If a picture is worth a thousand words, let’s make sure your Heroku-deployed app can actually save and load images using our three friends: Heroku, Paperclip and Amazon S3!
Note: This post deals with integrating Amazon S3 into an app that already uses Paperclip. Learn how to use Paperclip with your Rails models here – the documentation is awesome!
Working locally is a breeze. You use the Paperclip gem and your photos magically appear on your development application hosted on the local server.
Working on Heroku is a little different. If you try to load an image, it works – for about 24 hours and then disappears. Why? Heroku doesn’t want to be a free cloud storage service for you.
For the win, you need to use Amazon S3 (Simple Storage Service) together with your Heroku app and Paperclip gem.
Let’s do this now!
1) Create Your Amazon S3 Account
It’s free and easy. Sign up for Amazon Web Services here.

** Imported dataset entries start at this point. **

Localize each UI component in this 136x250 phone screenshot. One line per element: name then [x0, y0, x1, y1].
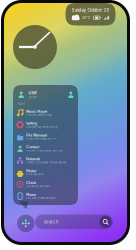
button[interactable]: Setting	[13, 119, 78, 131]
staticText: Call your friends and family	[26, 197, 56, 200]
staticText: See your friends contact and friend	[26, 149, 62, 152]
staticText: Connect to the global internet network	[26, 161, 66, 164]
button[interactable]: Apps	[17, 215, 34, 232]
staticText: Network	[26, 157, 40, 161]
staticText: Apps	[18, 102, 24, 105]
staticText: Clock	[26, 181, 36, 185]
button[interactable]: Contact	[13, 143, 78, 154]
staticText: Play your favourite song	[26, 114, 51, 116]
staticText: Music Player	[26, 109, 47, 114]
button[interactable]: Phone	[13, 190, 78, 202]
staticText: Sunday, October 20	[72, 8, 110, 13]
staticText: Phone	[26, 193, 36, 197]
button[interactable]: Network	[13, 154, 78, 166]
staticText: Setting	[26, 121, 37, 125]
staticText: File Manager	[26, 133, 47, 137]
staticText: Configure your system setting	[26, 125, 57, 128]
staticText: Printer	[26, 169, 36, 173]
staticText: 20°C	[82, 16, 91, 20]
button[interactable]: Clock	[13, 178, 78, 190]
staticText: See and set your alarm	[26, 185, 50, 188]
button[interactable]: User	[13, 87, 78, 102]
button[interactable]: Music Player	[13, 107, 78, 119]
staticText: Print your work	[26, 173, 43, 176]
staticText: Contact	[26, 145, 39, 149]
staticText: search	[44, 219, 59, 224]
staticText: @user	[28, 95, 37, 98]
button[interactable]: search	[35, 215, 113, 229]
button[interactable]: Printer	[13, 166, 78, 178]
staticText: Browse and manage your file	[26, 137, 56, 140]
staticText: User	[28, 90, 37, 95]
button[interactable]: File Manager	[13, 131, 78, 143]
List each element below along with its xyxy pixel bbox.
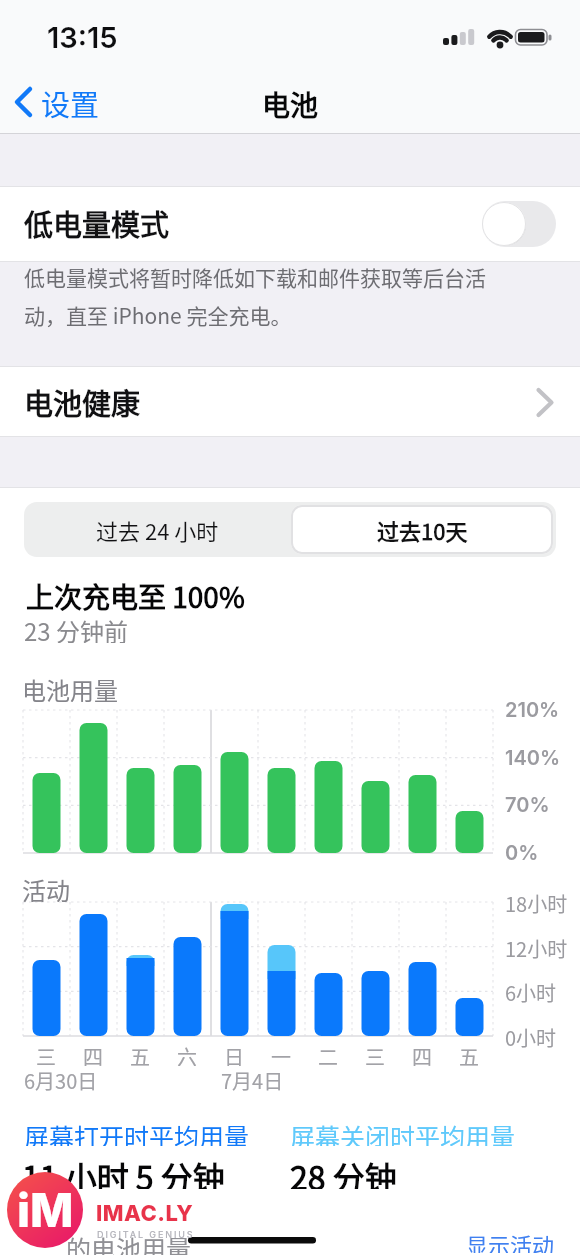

2) Establish Your Amazon S3 Credentials
You need credentials for your app to access your Amazon S3 storage.
In the upper right, navigate to the dropdown under your name > “Security Credentials”. Select “Access Keys (Access Key ID and Secret Access Key)” > “Create New Access Key”.
Save these credentials! You will need them for your ENV variables.
3) Create a Bucket
You need a specific place for your app to save its images. Amazon S3 calls this a “bucket”.
In the upper left, naviage to the dropdown under “Services” > “S3”. Click on the button “Create Bucket”.
Tip: Follow these conventions for naming buckets from Heroku.
4) Update that Gemfile
You need to add the Amazon Web Services gem to your Gemfile.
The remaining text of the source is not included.